Ludwik Kowalski (15/7/05)
Department of Mathematical Sciences
Montclair State University, Upper Montclair, NJ, 07043


Searching for something else over the Internet I discovered an interesting paper published in 2002 by Robert Bass. That paper, a file in the pdf format, is automatically downloaded, as a pdf file, when one clicks on the first link that appears after the following URL is specified in the browser.

http://www.google.com/search?hl=en&q=donquixote%40radix.net&btnG=Google+Search

The title of the paper is “Five frozen needles CF protocol;” it appeared in Journal of New Energy, 2002. 6(2): p. 30. The protocol is designed for a layman who, presented with data, would be convinced, with 95% certainty, than helium is produced in a cathode during the electrolysis (in a Fleischmann type cell). In the last paragraph Bass wrote: “I showed my one-page proof to an internationally reputable expert in Statistics and he agreed that it was correct and said that if the experiment turns out as I predict then he will give me a Certificate that the Confidence Level is that asserted and be willing to testify in Court as an Expert Witness that according to accepted principles of Statistics the preceding protocol is definitive as stated.”

The emphasis in the paper is on statistics. But experimental details for the proposed experiments are worth paying attention to. The difficulties, as we know, are often in details. I see no evidence that the experiment has been actually performed by the author. Here is what would be required:

1) Having a strip-shaped cathode of cold-fusion-suitable Palladium. As emphasized by Bass, recognizing suitable cathode material is not a trivial task.

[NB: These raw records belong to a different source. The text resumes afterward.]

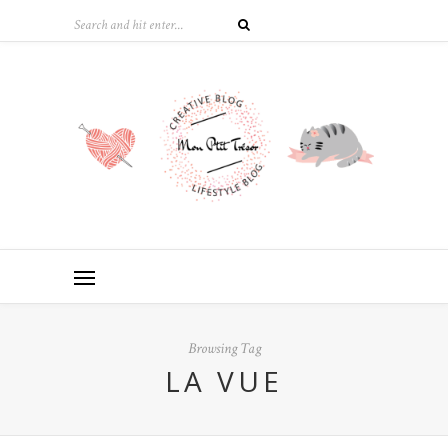
Browsing Tag
LA VUE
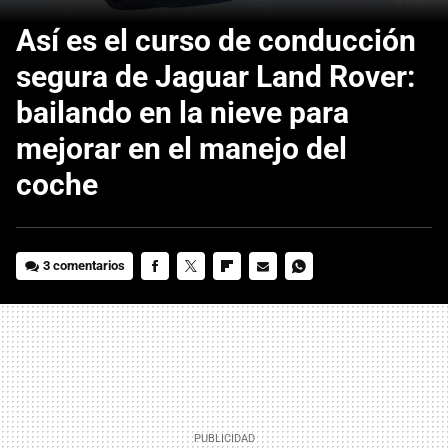
Así es el curso de conducción
segura de Jaguar Land Rover:
bailando en la nieve para
mejorar en el manejo del
coche
3 comentarios
FACEBOOK
TWITTER
FLIPBOARD
E-
WHATSAPP
MAIL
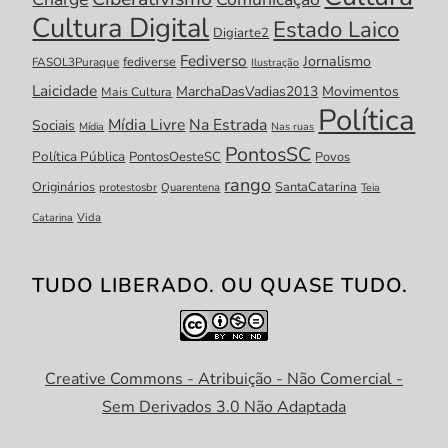
Cultura Digital
Estado Laico
Digiarte2
Fediverso
Jornalismo
fediverse
FASOL3Puraque
Ilustração
Laicidade
MarchaDasVadias2013
Movimentos
Mais Cultura
Política
Mídia Livre
Na Estrada
Sociais
Mídia
Nas ruas
PontosSC
Política Pública
PontosOesteSC
Povos
rango
Originários
SantaCatarina
protestosbr
Quarentena
Teia
Catarina
Vida
TUDO LIBERADO. OU QUASE TUDO.
Creative Commons - Atribuição - Não Comercial -
Sem Derivados 3.0 Não Adaptada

2) Loading the strip with deuterium up to a level of about one atom of 2H per one atom of Pd. This task is also not trivial. Quoting E. Storms Bass lists four methods of measuring 2He/Pd ratios.

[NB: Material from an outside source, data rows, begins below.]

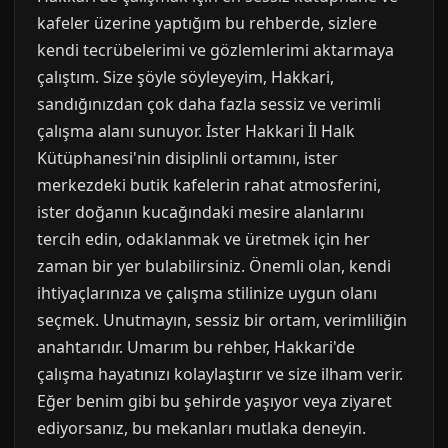
kafeler üzerine yaptığım bu rehberde, sizlere
kendi tecrübelerimi ve gözlemlerimi aktarmaya
çalıştım. Size şöyle söyleyeyim, Hakkari,
sandığınızdan çok daha fazla sessiz ve verimli
çalışma alanı sunuyor. İster Hakkari İl Halk
Kütüphanesi'nin disiplinli ortamını, ister
merkezdeki butik kafelerin rahat atmosferini,
ister doğanın kucağındaki mesire alanlarını
tercih edin, odaklanmak ve üretmek için her
zaman bir yer bulabilirsiniz. Önemli olan, kendi
ihtiyaçlarınıza ve çalışma stilinize uygun olanı
seçmek. Unutmayın, sessiz bir ortam, verimliliğin
anahtarıdır. Umarım bu rehber, Hakkari'de
çalışma hayatınızı kolaylaştırır ve size ilham verir.
Eğer benim gibi bu şehirde yaşıyor veya ziyaret
ediyorsanız, bu mekanları mutlaka deneyin.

3) Keeping the foil at the liquid air temperature till five main experiments can be performed (to minimize losses of 2H due to diffusion).

4) The foil should be cut into five narrow strips, called needles. These needles should then be used in five nearly identical experiments (k=0, 1, 2, 3 and 4). The only difference between the experiments is duration of electrolysis, tk=k*T. If T=2 hrs, for example, then the durations of consecutive experiments, would be 0, 2, 4, 6 and 8 hours. The difference of potential between the electrodes should be 17.7 volts (I do not know why) and the current should be kept constant. The k=0 experiment would be a control.

5) All five cathodes should be sent to a laboratory specializing in measurements of the amounts of helium, Ak. Using the results -- A0, A1, A2, A3, and A4 -- one would calculate statistical parameters defined by Bass. Unfortunately, I am lost in the conclusive part of the paper. And I am puzzled by the fact that random errors, associated with individual Ak, are not being used in the analysis. Plotting Ak versus tk, and showing the bars of Ak errors, is likely to be more convincing. I saw that kind of a plot in several cold fusion reports; the most recent was a paper describing a real experiment performed by Russ George.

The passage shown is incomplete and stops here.